Excerpts from a dataset:
■ ■ ■ ■ ■ ■ ■

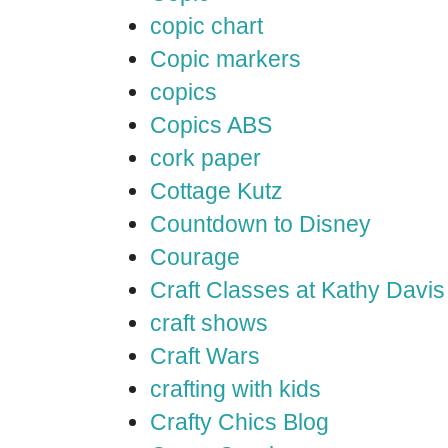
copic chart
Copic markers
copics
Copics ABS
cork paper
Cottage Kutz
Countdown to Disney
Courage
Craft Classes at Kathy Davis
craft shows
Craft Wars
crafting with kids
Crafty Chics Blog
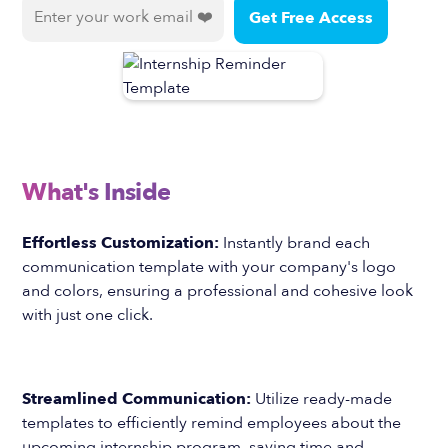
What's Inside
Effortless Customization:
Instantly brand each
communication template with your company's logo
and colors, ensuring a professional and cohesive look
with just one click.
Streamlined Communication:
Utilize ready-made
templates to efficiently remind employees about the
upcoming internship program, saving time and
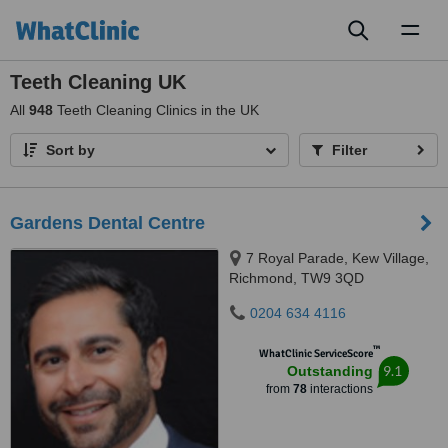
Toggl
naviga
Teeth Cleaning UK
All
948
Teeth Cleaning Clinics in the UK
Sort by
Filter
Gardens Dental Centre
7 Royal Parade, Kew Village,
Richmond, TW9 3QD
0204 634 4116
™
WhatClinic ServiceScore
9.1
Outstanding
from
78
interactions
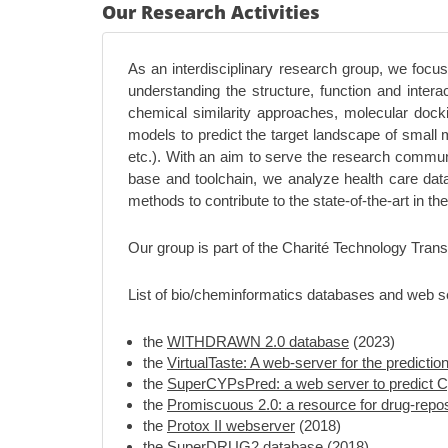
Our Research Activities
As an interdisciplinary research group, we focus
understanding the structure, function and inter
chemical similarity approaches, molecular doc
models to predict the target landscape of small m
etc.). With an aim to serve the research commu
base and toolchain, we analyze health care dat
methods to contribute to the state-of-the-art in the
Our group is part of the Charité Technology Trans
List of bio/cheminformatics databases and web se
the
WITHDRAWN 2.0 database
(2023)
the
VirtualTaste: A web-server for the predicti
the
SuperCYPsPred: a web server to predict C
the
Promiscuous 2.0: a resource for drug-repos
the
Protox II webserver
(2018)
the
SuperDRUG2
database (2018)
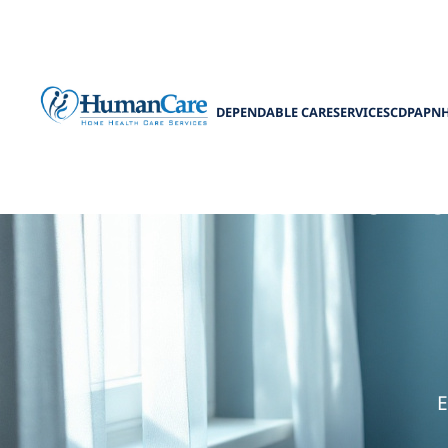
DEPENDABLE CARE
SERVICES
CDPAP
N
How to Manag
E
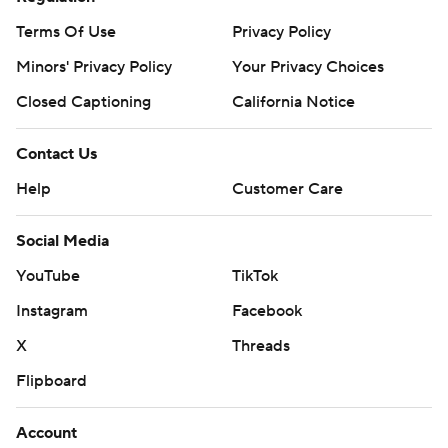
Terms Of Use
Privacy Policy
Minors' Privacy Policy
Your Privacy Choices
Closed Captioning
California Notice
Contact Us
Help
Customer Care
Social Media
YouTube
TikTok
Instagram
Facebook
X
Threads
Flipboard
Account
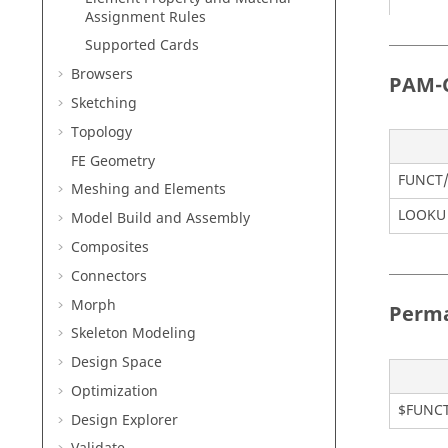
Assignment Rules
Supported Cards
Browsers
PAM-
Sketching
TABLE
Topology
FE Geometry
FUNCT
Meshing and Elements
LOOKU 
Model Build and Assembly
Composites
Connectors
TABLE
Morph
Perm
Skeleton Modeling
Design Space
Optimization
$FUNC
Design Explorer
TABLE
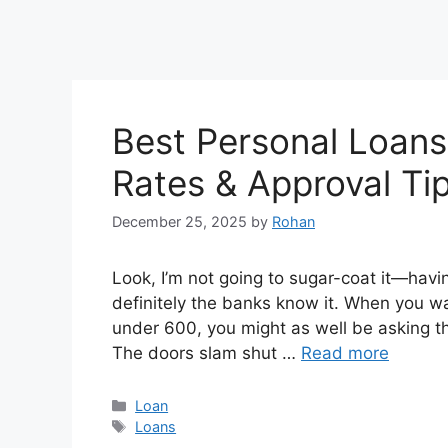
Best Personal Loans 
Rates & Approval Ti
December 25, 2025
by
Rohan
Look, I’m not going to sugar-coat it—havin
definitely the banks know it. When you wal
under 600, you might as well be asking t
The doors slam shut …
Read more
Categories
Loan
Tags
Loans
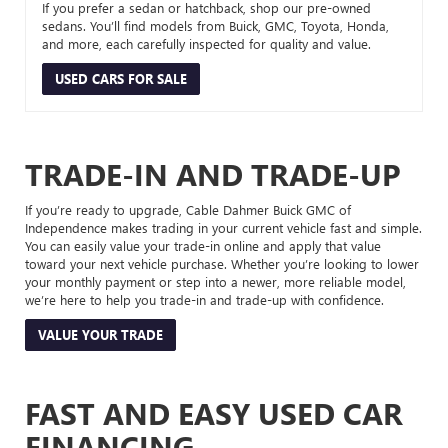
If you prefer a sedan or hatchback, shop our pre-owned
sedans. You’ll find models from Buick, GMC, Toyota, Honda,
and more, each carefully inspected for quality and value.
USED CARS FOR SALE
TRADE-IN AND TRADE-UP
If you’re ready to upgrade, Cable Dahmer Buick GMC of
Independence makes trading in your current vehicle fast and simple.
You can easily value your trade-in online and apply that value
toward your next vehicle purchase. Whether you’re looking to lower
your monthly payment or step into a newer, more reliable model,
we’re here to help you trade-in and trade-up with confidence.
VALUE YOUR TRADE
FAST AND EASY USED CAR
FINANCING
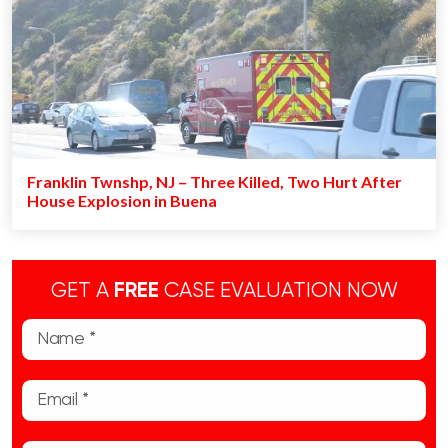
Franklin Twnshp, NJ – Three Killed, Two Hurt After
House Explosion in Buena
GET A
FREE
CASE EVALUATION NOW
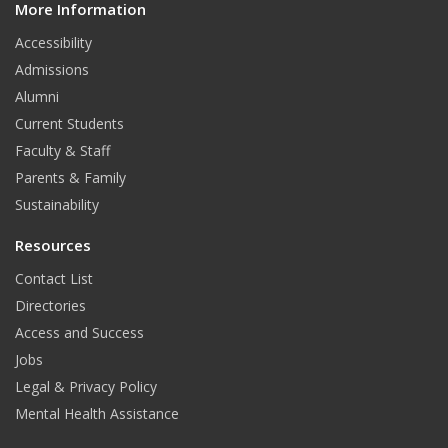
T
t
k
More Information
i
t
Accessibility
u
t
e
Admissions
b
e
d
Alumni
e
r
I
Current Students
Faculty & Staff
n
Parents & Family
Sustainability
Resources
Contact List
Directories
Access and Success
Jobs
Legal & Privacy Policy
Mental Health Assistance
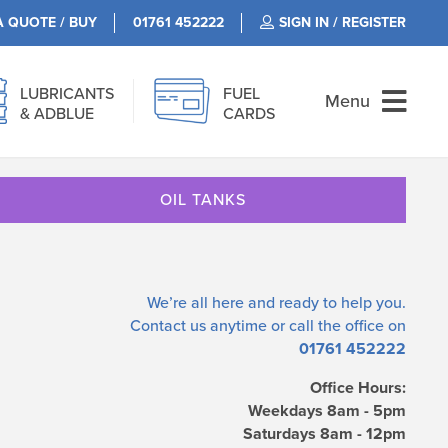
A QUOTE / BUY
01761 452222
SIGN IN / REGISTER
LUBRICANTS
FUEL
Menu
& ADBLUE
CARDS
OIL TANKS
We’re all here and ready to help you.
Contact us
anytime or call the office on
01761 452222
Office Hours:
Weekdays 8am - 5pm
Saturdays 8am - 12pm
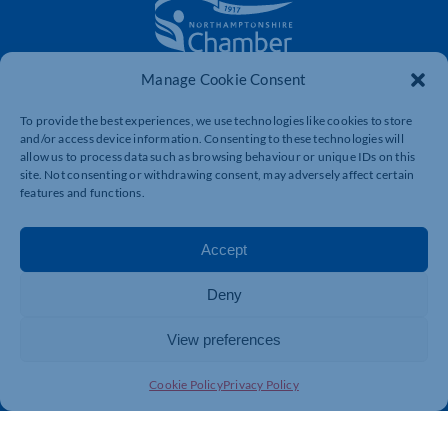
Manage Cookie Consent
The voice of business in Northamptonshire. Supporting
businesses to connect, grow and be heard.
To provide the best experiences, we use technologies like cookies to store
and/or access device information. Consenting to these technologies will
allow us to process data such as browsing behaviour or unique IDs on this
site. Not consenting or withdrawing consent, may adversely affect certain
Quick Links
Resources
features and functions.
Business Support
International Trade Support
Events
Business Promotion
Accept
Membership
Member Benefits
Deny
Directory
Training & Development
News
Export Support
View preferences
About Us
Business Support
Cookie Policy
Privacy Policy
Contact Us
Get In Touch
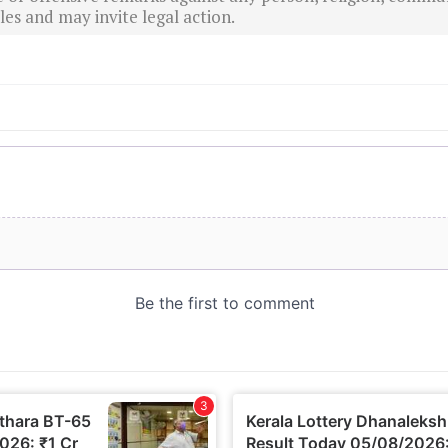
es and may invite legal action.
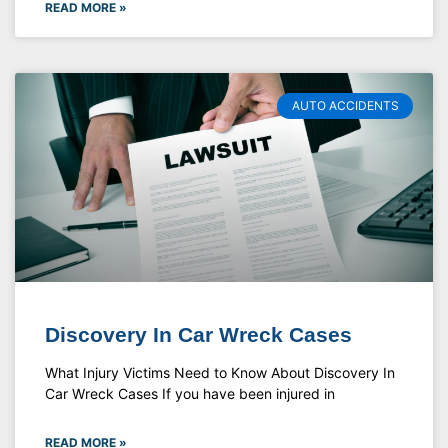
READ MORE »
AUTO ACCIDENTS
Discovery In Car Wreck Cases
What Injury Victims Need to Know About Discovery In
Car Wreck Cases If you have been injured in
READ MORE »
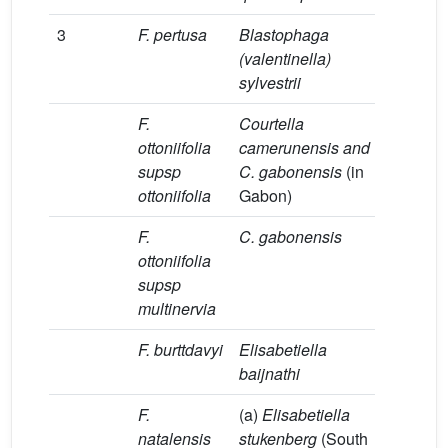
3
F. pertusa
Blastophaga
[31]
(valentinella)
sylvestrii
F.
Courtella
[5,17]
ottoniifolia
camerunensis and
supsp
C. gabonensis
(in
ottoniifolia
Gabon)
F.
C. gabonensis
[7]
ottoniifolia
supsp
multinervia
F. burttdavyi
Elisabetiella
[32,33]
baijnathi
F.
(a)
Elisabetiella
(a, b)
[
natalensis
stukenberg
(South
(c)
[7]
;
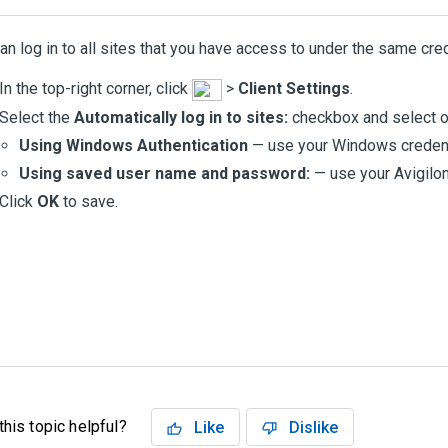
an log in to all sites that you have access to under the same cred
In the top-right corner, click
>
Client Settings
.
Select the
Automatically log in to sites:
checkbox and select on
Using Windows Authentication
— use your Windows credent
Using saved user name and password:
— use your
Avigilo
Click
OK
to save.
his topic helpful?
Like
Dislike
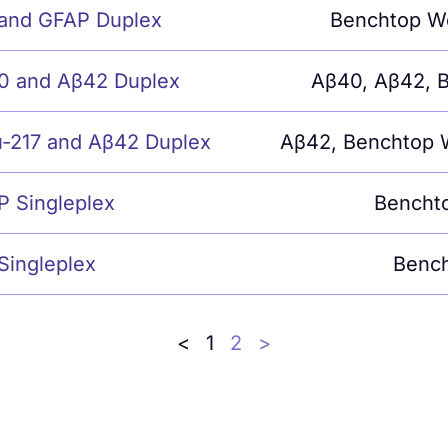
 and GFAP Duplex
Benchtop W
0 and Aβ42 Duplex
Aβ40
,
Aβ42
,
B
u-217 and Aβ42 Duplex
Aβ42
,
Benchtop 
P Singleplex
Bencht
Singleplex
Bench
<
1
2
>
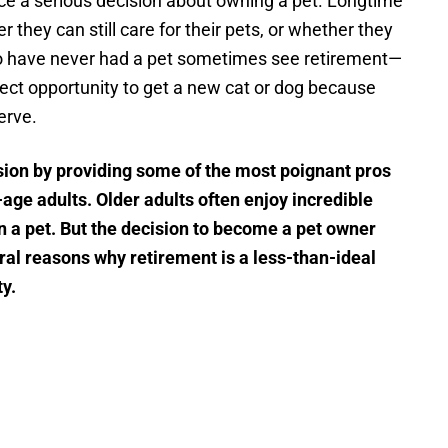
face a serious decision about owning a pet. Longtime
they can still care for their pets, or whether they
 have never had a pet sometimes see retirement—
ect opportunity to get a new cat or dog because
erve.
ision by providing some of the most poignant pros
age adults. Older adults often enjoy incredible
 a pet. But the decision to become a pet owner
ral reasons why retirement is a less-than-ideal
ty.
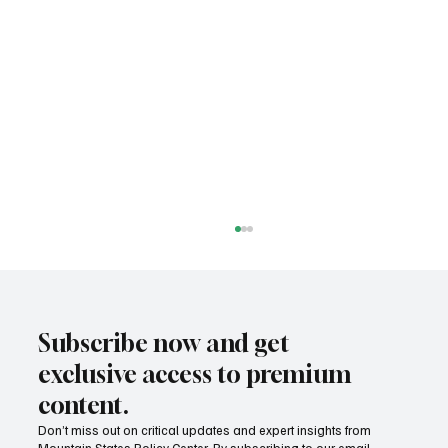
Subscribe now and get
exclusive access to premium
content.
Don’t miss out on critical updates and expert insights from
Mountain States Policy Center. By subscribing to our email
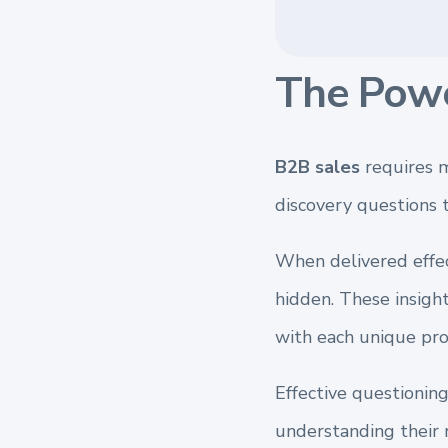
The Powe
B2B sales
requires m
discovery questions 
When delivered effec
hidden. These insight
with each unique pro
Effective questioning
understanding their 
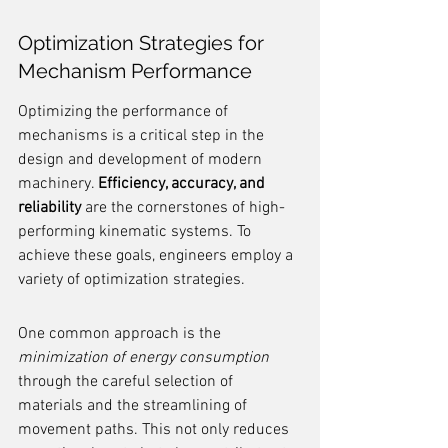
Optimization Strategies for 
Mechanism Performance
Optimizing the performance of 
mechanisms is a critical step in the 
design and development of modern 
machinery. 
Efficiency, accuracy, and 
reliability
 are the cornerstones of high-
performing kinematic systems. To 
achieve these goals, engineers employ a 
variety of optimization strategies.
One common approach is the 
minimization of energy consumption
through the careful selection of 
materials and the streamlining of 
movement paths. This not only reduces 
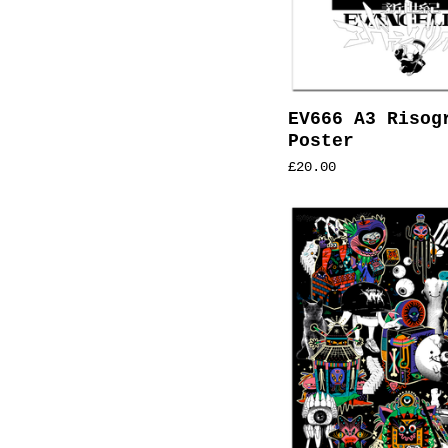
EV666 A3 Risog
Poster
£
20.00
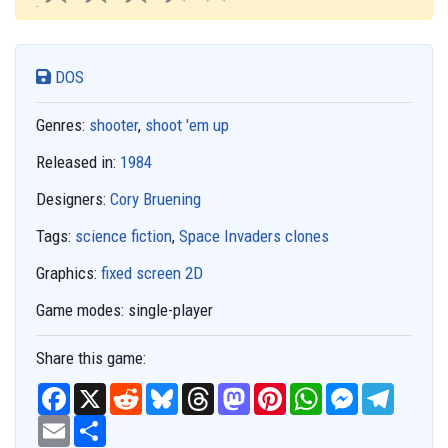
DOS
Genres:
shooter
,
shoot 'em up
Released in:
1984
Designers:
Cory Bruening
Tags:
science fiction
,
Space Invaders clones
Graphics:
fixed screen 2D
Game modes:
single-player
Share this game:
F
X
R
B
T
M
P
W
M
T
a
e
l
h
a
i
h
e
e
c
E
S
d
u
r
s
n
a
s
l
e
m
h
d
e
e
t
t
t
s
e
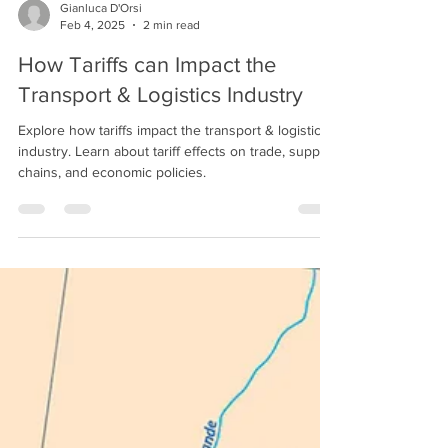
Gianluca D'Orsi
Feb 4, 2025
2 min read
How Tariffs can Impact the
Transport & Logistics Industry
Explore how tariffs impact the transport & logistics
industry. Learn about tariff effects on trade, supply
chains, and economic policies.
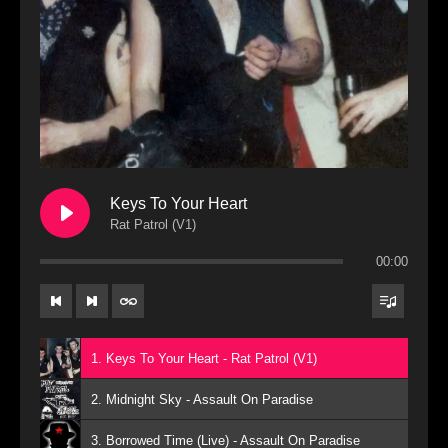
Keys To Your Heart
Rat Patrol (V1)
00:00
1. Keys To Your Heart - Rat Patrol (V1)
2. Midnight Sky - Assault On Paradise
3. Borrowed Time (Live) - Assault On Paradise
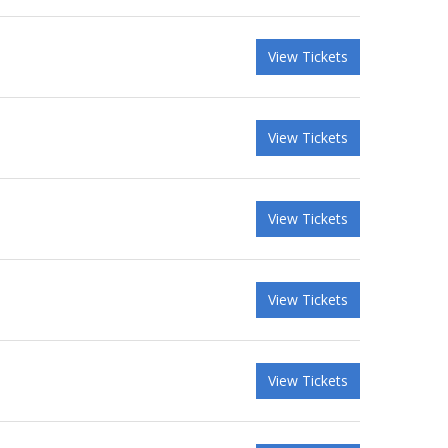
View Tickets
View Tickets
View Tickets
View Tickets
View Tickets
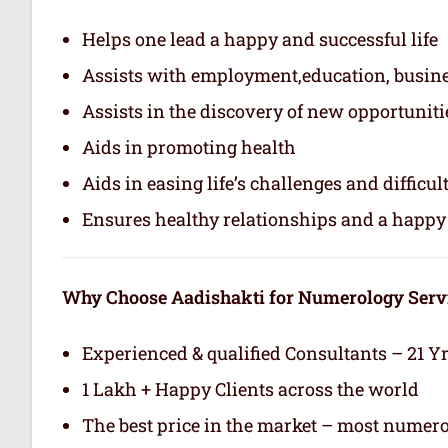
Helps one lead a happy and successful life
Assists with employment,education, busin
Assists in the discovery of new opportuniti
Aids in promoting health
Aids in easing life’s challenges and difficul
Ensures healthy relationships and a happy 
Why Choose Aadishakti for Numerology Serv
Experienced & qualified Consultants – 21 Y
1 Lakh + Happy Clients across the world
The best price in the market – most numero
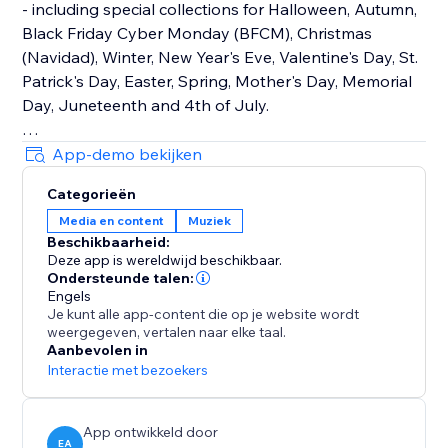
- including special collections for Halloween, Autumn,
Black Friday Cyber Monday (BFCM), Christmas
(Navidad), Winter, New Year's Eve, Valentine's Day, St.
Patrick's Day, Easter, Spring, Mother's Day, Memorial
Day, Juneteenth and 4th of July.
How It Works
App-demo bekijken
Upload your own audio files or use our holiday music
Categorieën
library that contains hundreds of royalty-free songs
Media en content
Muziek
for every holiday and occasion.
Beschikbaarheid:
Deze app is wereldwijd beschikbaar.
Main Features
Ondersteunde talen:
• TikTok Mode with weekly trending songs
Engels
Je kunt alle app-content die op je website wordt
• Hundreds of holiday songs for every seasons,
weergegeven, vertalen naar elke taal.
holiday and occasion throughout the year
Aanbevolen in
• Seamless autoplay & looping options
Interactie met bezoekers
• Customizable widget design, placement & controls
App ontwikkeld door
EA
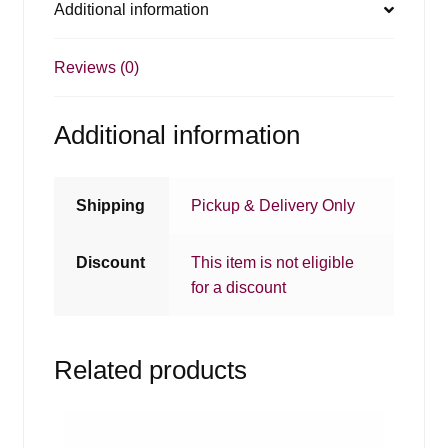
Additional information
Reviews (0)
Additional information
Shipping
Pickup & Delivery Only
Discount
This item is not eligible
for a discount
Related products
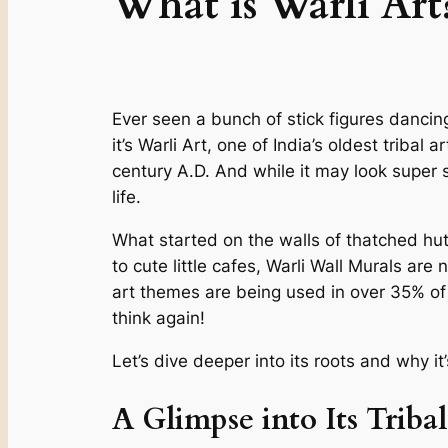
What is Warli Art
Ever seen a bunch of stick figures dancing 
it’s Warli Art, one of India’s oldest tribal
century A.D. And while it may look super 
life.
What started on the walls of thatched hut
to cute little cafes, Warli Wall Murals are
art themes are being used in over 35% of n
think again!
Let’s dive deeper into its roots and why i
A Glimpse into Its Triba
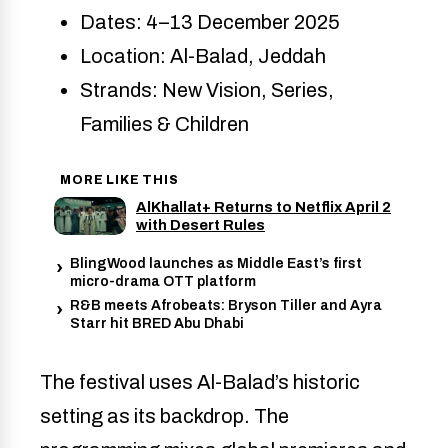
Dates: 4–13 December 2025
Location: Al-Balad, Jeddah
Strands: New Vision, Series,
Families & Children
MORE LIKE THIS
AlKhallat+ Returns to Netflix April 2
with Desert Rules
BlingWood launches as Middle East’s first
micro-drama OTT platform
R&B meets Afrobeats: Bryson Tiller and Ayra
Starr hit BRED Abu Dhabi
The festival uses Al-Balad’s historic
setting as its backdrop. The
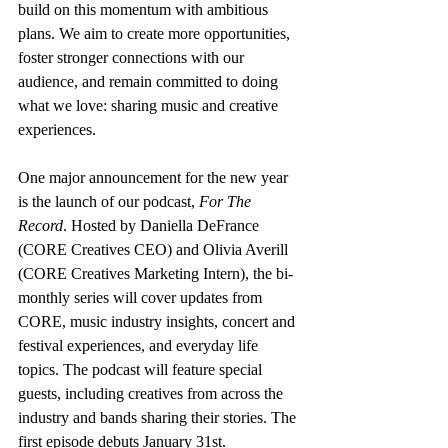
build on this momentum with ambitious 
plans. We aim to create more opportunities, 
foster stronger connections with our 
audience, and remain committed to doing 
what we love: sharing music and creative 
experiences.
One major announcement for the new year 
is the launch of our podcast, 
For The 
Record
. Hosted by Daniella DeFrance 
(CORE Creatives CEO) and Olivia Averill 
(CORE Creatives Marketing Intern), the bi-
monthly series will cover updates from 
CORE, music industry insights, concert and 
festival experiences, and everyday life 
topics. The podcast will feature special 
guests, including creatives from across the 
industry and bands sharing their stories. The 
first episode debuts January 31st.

■ ■ ■ ■ ■ ■ ■

PROBLEM STATEMENT:
Above are the entries; copy every line among them that contains the word "step".

RESULT OF THIS EXERCISE:
your monthly payment or step into a newer, more reliable model,
mechanisms is a critical step in the 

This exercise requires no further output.